In conversations with many of my clients, we discover that fear of uncertainty is at the root of their issue. Though uncertainty isn’t fun, facing it head on can make us better. If you want support as you step into uncertainty in the coming months, sign up for a coaching discovery call. I’d love to work with you on your journey to greater skill and confidence!
When we don’t embrace risk and uncertainty, we can be reluctant to ask for things that benefit us (e.g. promotions, raises, good project work) because we’re afraid of the answer, we avoid new opportunities unless we have complete confidence we can succeed in them, and we may even fail to apply for jobs unless we’re certain we have 100% of the stated requirements.
I see it in many clients (women far more than men) and have to admit that I, too, can be pretty risk averse. Uncertainty is just not fun.
Randall P. White, PhD. reminds us that though uncertainty is uncomfortable for everyone, it can also be a catalyst. In his research he has also detected a pattern:
“Successful executives share an important skill: the ability to effectively engage uncertainty by heading toward it.”
Dr. White also believes that our tolerance for uncertainty can be improved.1
My approach to dealing with risk and uncertainty is simple: Take a deep breath, then step forward and try it.
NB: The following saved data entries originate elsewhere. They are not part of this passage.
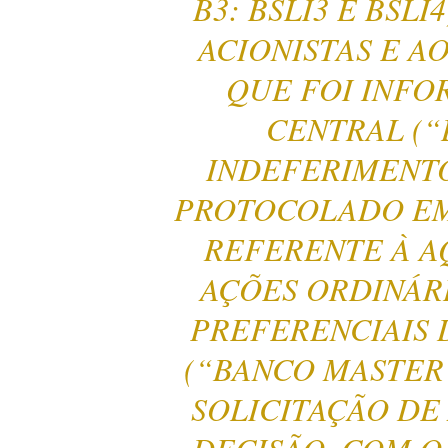
B3: BSLI3 E BSL
ACIONISTAS E 
QUE FOI INF
CENTRAL (“
INDEFERIMENT
PROTOCOLADO EM 
REFERENTE À A
AÇÕES ORDINÁRI
PREFERENCIAIS 
(“BANCO MASTER
SOLICITAÇÃO DE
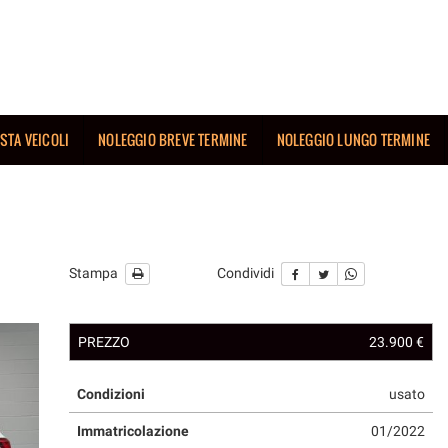
ISTA VEICOLI
NOLEGGIO BREVE TERMINE
NOLEGGIO LUNGO TERMINE
Stampa
Condividi
PREZZO
23.900 €
Condizioni
usato
Immatricolazione
01/2022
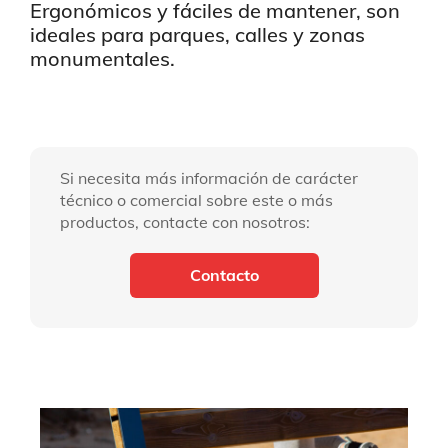
Ergonómicos y fáciles de mantener, son
ideales para parques, calles y zonas
monumentales.
Si necesita más información de carácter
técnico o comercial sobre este o más
productos, contacte con nosotros:
Contacto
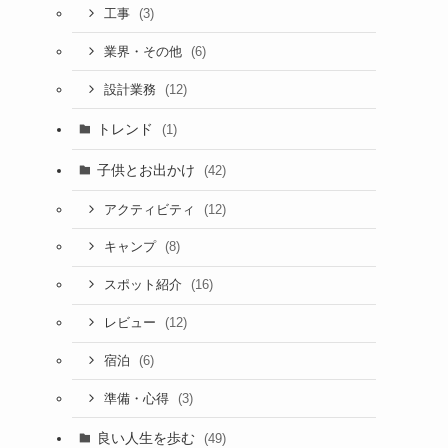
(3)
工事
(6)
業界・その他
(12)
設計業務
トレンド
(1)
子供とお出かけ
(42)
(12)
アクティビティ
(8)
キャンプ
(16)
スポット紹介
(12)
レビュー
(6)
宿泊
(3)
準備・心得
良い人生を歩む
(49)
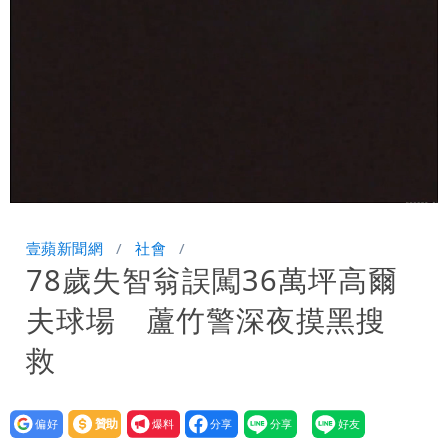
券
慈濟買BNT遭詐10億元 蔡英文：政府
很多謹慎判斷當時未被理解
Loaded
:
Unmute
63.89%
壹蘋新聞網
社會
78歲失智翁誤闖36萬坪高爾
夫球場 蘆竹警深夜摸黑搜
救
設為
贊助
我要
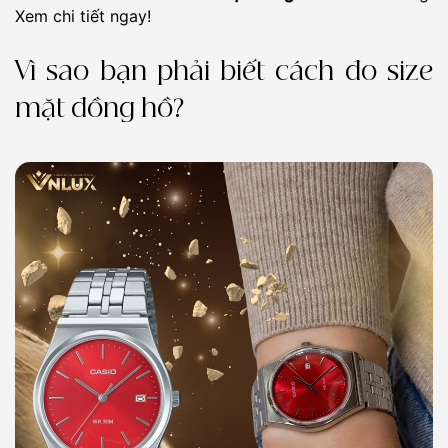
Xem chi tiết ngay!
Vì sao bạn phải biết cách đo size
mặt đồng hồ?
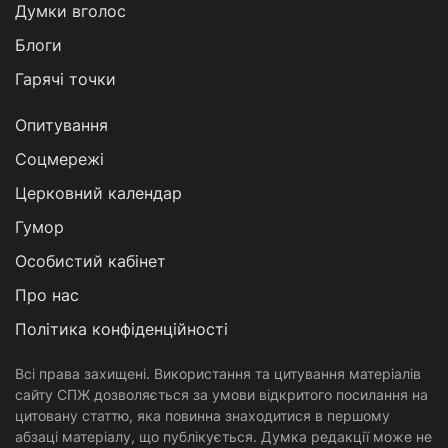
Думки вголос
Блоги
Гарячі точки
Опитування
Соцмережі
Церковний календар
Гумор
Особистий кабінет
Про нас
Політика конфіденційності
Всі права захищені. Використання та цитування матеріалів
сайту СПЖ дозволяється за умови відкритого посилання на
цитовану статтю, яка повинна знаходитися в першому
абзаці матеріалу, що публікується. Думка редакції може не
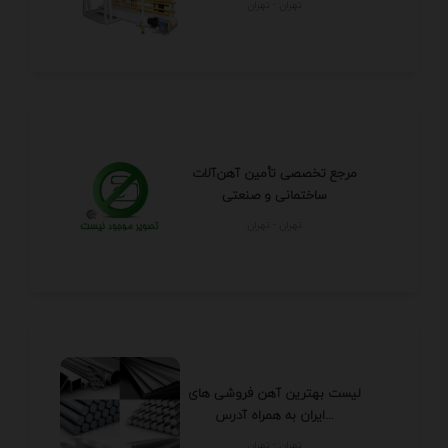
تهران - تهران
مرجع تخصصی تأمین آهن‌آلات
ساختمانی و صنعتی
تهران - تهران
لیست بهترین آهن فروشی های
ایران به همراه آدرس...
تهران - تهران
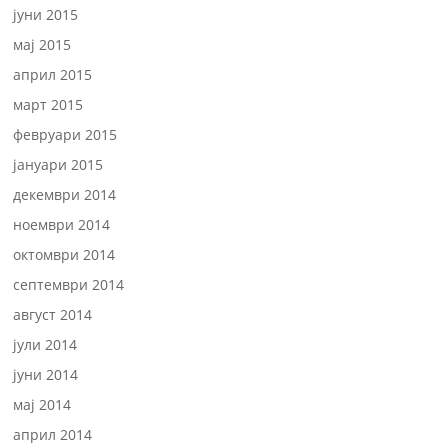
јуни 2015
мај 2015
април 2015
март 2015
февруари 2015
јануари 2015
декември 2014
ноември 2014
октомври 2014
септември 2014
август 2014
јули 2014
јуни 2014
мај 2014
април 2014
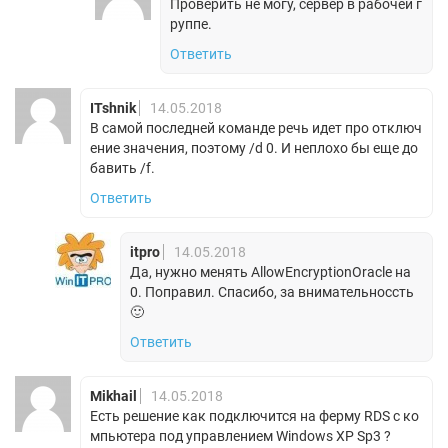
Проверить не могу, сервер в рабочей г
руппе.
Ответить
ITshnik
14.05.2018
В самой последней команде речь идет про отключ
ение значения, поэтому /d 0. И неплохо бы еще до
бавить /f.
Ответить
itpro
14.05.2018
Да, нужно менять AllowEncryptionOracle на
0. Поправил. Спасибо, за внимательноссть
🙂
Ответить
Mikhail
14.05.2018
Есть решение как подключится на ферму RDS с ко
мпьютера под управлением Windows XP Sp3 ?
I realize that we don’t need to try everything, especially those things that could harm us or put us in untenable positions. I, for instance, never plan to jump out of a perfectly good airplane, no matter how much my confidence might increase having done it. But there are a few scanning questions we can ask ourselves before taking that step forward:
Is my fear of this based on reality or assumptions? In other words, do I have any evidence that bad things will happen if I step into this uncertainty or am I just scared?
Will this step forward, if successful, take me closer to my goals and ambitions?
Do I have a solid foundation on which to lean in to this new experience? For example, does it play to my strengths, do I have a support network, do I have a reasonable (although not guaranteed) exit strategy?
What’s the worst that could happen? And if it does, how would I realistically handle the outcome?
There are many benefits to taking intentional steps into uncertain situations:
We learn from them.
We develop new skills.
Our confidence increases.
We get closer to our goals.
We are a role model for others.
In the coming weeks, what is one thing you can do that will stretch you, make you a bit uncomfortable and flex that uncertainty tolerance muscle? It is with repeated trials and successes (or failures and learning) that we gain skill and confidence.
1 “Positive Psychology in Coaching” by Sandra L. Foster, Ph.D. and Jeffrey E. Auerbach, Ph.D.
Susan Hodge created Women Leading Together in order to provide one-on-one executive coaching, seminars, workshops, and coaching circles to help career women move forward to create fulfilling professional lives. Visit our website for upcoming programs, articles, and resources to advance your career.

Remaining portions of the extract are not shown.